Vt. public college tuition up more than income
MONTPELIER (AP) -- The tuition at Vermont’s public colleges and the University of Vermont has risen by about 27 percent over the last five years, according to a new report from the New England Board of Higher Education. But the study did not take into account changes in financial aid.
The price tag varies for students at Vermont’s five state colleges and UVM depending on a variety of factors.
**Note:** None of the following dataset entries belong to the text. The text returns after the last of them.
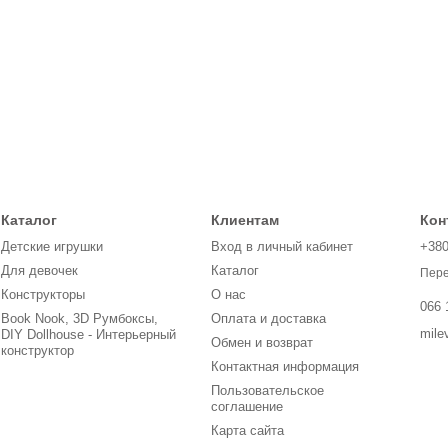
Каталог
Клиентам
Кон
Детские игрушки
Вход в личный кабинет
+38
Для девочек
Каталог
Пере
Конструкторы
О нас
066 
Book Nook, 3D Румбоксы,
Оплата и доставка
mile
DIY Dollhouse - Интерьерный
Обмен и возврат
конструктор
Контактная информация
Пользовательское
соглашение
Карта сайта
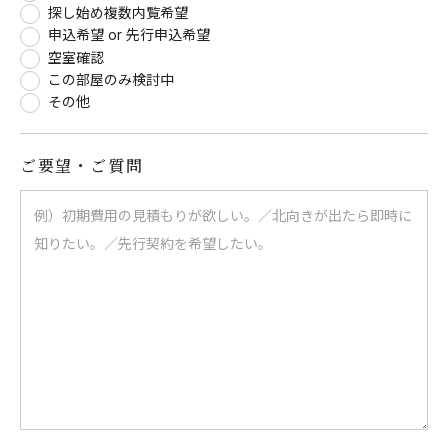
探し始め複数内覧希望
申込希望 or 先行申込希望
空室確認
この部屋のみ検討中
その他
ご要望・ご質問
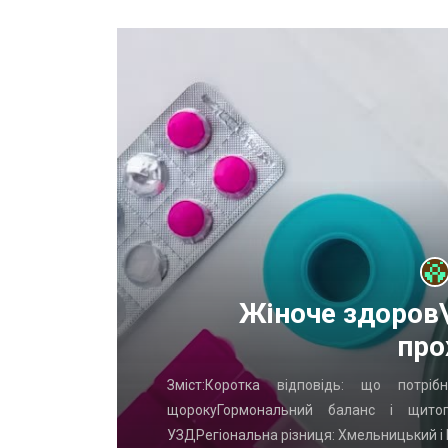
х
Жіноче здоров\
про
Что часто
Зміст:Коротка відповідь: що потр
ых ворот?
щорокуГормональний баланс і щито
УЗДРегіональна різниця: Хмельницький і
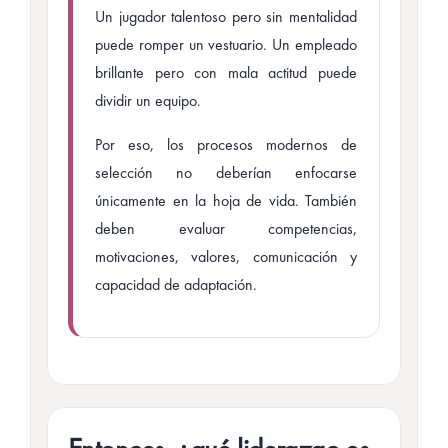
Un jugador talentoso pero sin mentalidad
puede romper un vestuario. Un empleado
brillante pero con mala actitud puede
dividir un equipo.
Por eso, los procesos modernos de
selección no deberían enfocarse
únicamente en la hoja de vida. También
deben evaluar competencias,
motivaciones, valores, comunicación y
capacidad de adaptación.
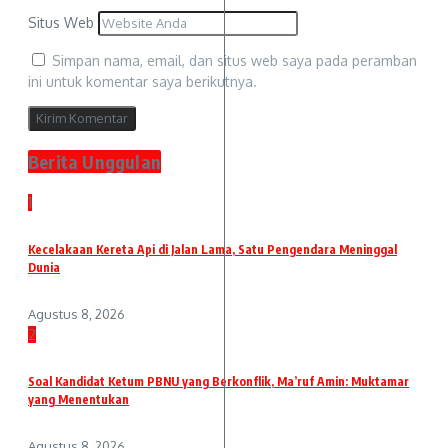
Situs Web
Simpan nama, email, dan situs web saya pada peramban
ini untuk komentar saya berikutnya.
Berita Unggulan
1
Kecelakaan Kereta Api di Jalan Lama, Satu Pengendara Meninggal
Dunia
Agustus 8, 2026
2
Soal Kandidat Ketum PBNU yang Berkonflik, Ma’ruf Amin: Muktamar
yang Menentukan
Agustus 8, 2026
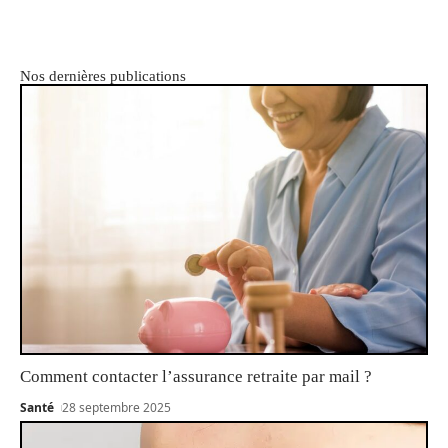
Nos dernières publications
Comment contacter l’assurance retraite par mail ?
Santé
28 septembre 2025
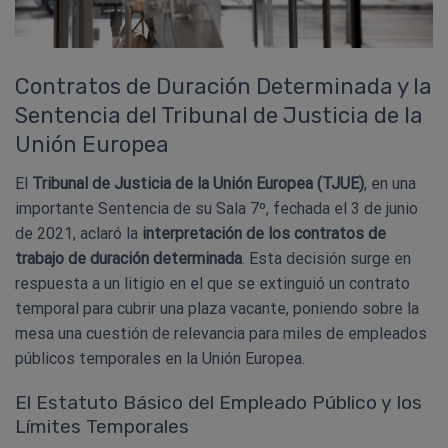
Contratos de Duración Determinada y la
Sentencia del Tribunal de Justicia de la
Unión Europea
El
Tribunal de Justicia de la Unión Europea (TJUE)
, en una
importante Sentencia de su Sala 7º, fechada el 3 de junio
de 2021, aclaró la
interpretación de los contratos de
trabajo de duración determinada
. Esta decisión surge en
respuesta a un litigio en el que se extinguió un contrato
temporal para cubrir una plaza vacante, poniendo sobre la
mesa una cuestión de relevancia para miles de empleados
públicos temporales en la Unión Europea.
El Estatuto Básico del Empleado Público y los
Límites Temporales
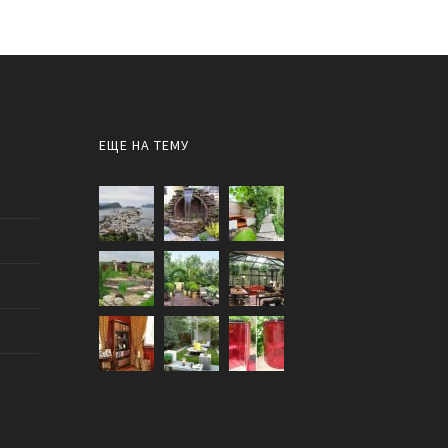
ЕЩЕ НА ТЕМУ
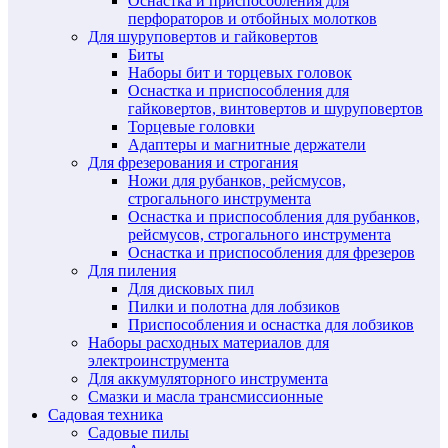
Оснастка и приспособления для
перфораторов и отбойных молотков
Для шуруповертов и гайковертов
Биты
Наборы бит и торцевых головок
Оснастка и приспособления для
гайковертов, винтовертов и шуруповертов
Торцевые головки
Адаптеры и магнитные держатели
Для фрезерования и строгания
Ножи для рубанков, рейсмусов,
строгального инструмента
Оснастка и приспособления для рубанков,
рейсмусов, строгального инструмента
Оснастка и приспособления для фрезеров
Для пиления
Для дисковых пил
Пилки и полотна для лобзиков
Приспособления и оснастка для лобзиков
Наборы расходных материалов для
электроинструмента
Для аккумуляторного инструмента
Смазки и масла трансмиссионные
Садовая техника
Садовые пилы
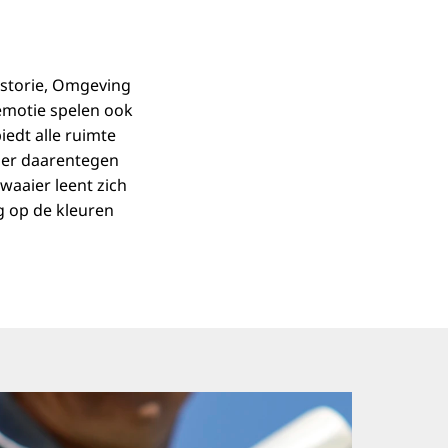
istorie, Omgeving
 emotie spelen ook
iedt alle ruimte
ier daarentegen
waaier leent zich
 op de kleuren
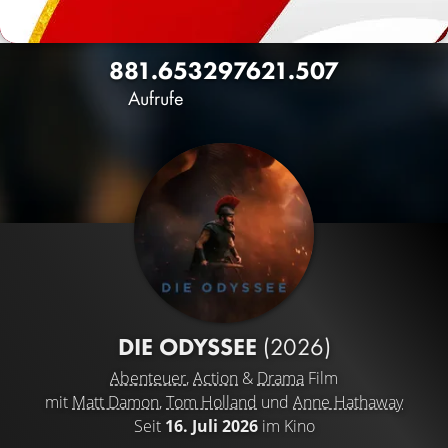
881.653
2976
21.507
Aufrufe
DIE ODYSSEE
(2026)
Abenteuer
,
Action
&
Drama
Film
mit
Matt Damon
,
Tom Holland
und
Anne Hathaway
Seit
16. Juli 2026
im Kino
But in general, tuition has risen by between 3 and 4 percent every year for the past five years, the report has found.
Report co-author Monnica Chan told Vermont Public Radio (http://bit.ly/Zkdw0B ) the state ranked near the bottom when it comes to state funding for the state college system and UVM.
"If tuition and fees continue to rise and family income continues to stagnate we are not really serving our students to the best of our ability," Chan said.
Vermont State College Chancellor Timothy Donovan said schools are working to offset the increases.
"So it’s something we’re attending to. We’re putting more funds into helping those students who have needs that we can try to address through institutional aid, and just trying to monitor costs," Donovan said.
At the state colleges the average in-state tuition rose just over 26 percent, in the last five years, the report said. At UVM the figure was 28 percent.
UVM Financial Aid Director Marie Johnson said the university worked hard to get aid into the hands of students who need it.
"To have drastic increases in tuition or reductions in aid just would not support that very high institutional goal," she said.